Prior to his affiliation with Stony Brook, Lejuez served as provost and executive vice president at the University of Connecticut as well as the dean of the College of Liberal Arts and Sciences at the University of Kansas, where he also served the university as interim provost for two years. He spent the bulk of his academic career at the University of Maryland, where he was a professor in the clinical psychology program in the department of psychology and where he served as an associate dean for research for the College of Behavioral and Social Sciences. His other academic appointments include research professor at the Warren Alpert Medical School of Brown University, and an adjunct faculty member at the Yale Child Study Center in New Haven, CT.

Lejuez’s research focuses on the use of basic laboratory research findings for the development of behavioral interventions to address a wide range of psychological conditions including mood disorders, addictions, and personality disorders for marginalized and underserved populations. At Maryland, he founded and led the Center for Addictions, Personality and Emotions Research.
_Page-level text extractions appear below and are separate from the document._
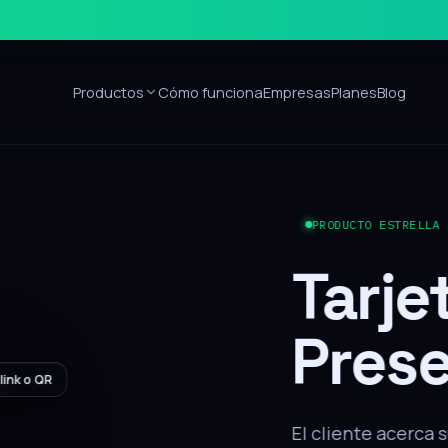
Productos
Cómo funciona
Empresas
Planes
Blog
Sin apps
ón
alar nada, recibe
Lejuez has received grant funding from several sources for his research and is widely published, having also served on several editorial boards and having been a founding editor of the publication “Personality Disorders: Theory, Research and Treatment.” Moreover, he is the co-editor of the “Cambridge University Press Handbook of Personality Disorders,” published in spring 2020 and currently has a contract with Oxford University Press for a book about a transdiagnostic behavioral therapy he has developed to be part of their “Treatments that Work” series.

He proudly carries the distinction as a first-generation student. He holds his M.A. and Ph.D., both in clinical psychology, from West Virginia University; and earned his B.A. in psychology from Emory University.